Phase 3.4b (list<list<T>>: nested lists of scalars)

• Started: 2026-05-23 00:43 (GMT+7)
• Gate green: 2026-05-23 01:21 (GMT+7), 17 fixtures passing (TestPhase3NestedLists).
• Goal-alignment audit: list<list<T>> is the smallest nested-collection shape that unlocks realistic data programs: matrices, rows-of-columns, group-by accumulators that haven't yet grown a key (Phase 3.4e brings the keyed form). Without it the language can hold scalar-keyed flat lists but cannot model jagged 2-D data or a "list of rows" where each row is itself a sequence. Phase 8 (query DSL) needs the keyed map-of-list form, but the unkeyed list-of-list is the structural floor — 3.4e and 3.4f reuse exactly the parallel-field plumbing this phase introduces. The remaining 3.4 sub-phases (c: typed-empty literal, d: list / map equality, e: map-of-list, f: list-of-map) are independent and can land in any order on top of this foundation. Aligns.

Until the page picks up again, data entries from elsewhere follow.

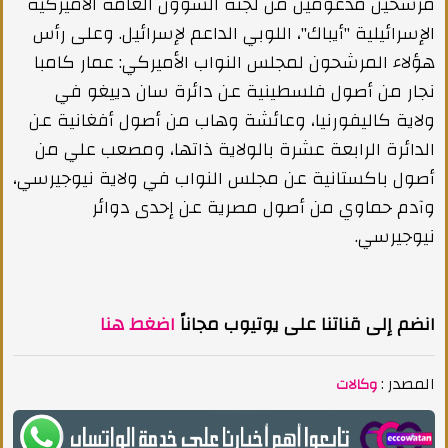
مرشحين مدعومين من لجنة الشؤون العامة الأميركية
الإسرائيلية "أيباك"، اللوبي الداعم لإسرائيل. وعلى رأس
هؤلاء المرشحون لمجلس النواب الأميركي: عمار كامبا
نجار من أصول فلسطينية عن دائرة سان دييغو في
ولاية كاليفورنيا، وعائشة وهاب من أصول أفغانية عن
الدائرة الرابعة عشرة بالولاية ذاتها، ومصعب علي من
أصول باكستانية عن مجلس النواب في ولاية نيوجيرسي،
وآدم حماوي من أصول مصرية عن إحدى دوائر
نيوجيرسي.
انضم إلى قناتنا على يوتيوب مجاناً
اضغط هنا
المصدر :
وكالات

• Scope: scalar inner element types only. The inner element type T is restricted to the four scalar primitives (int / float / bool / string). list<list<R>> (records in the inner list), list<list<list<T>>> (3-level nesting), and list<list<map<...>>> are rejected at lower-time with phase-named diagnostics. Rationale: the per-inner helper family is parameterised on the inner suffix (one of i64 / f64 / bool / str), so a record inner would need a fresh (outer, R) instantiation that mixes the record-list strategy (TU-local per-record struct) with the nested-list strategy (TU-local per-inner struct). Worth its own gate; deferred to 3.4b.1 when a fixture pulls on it.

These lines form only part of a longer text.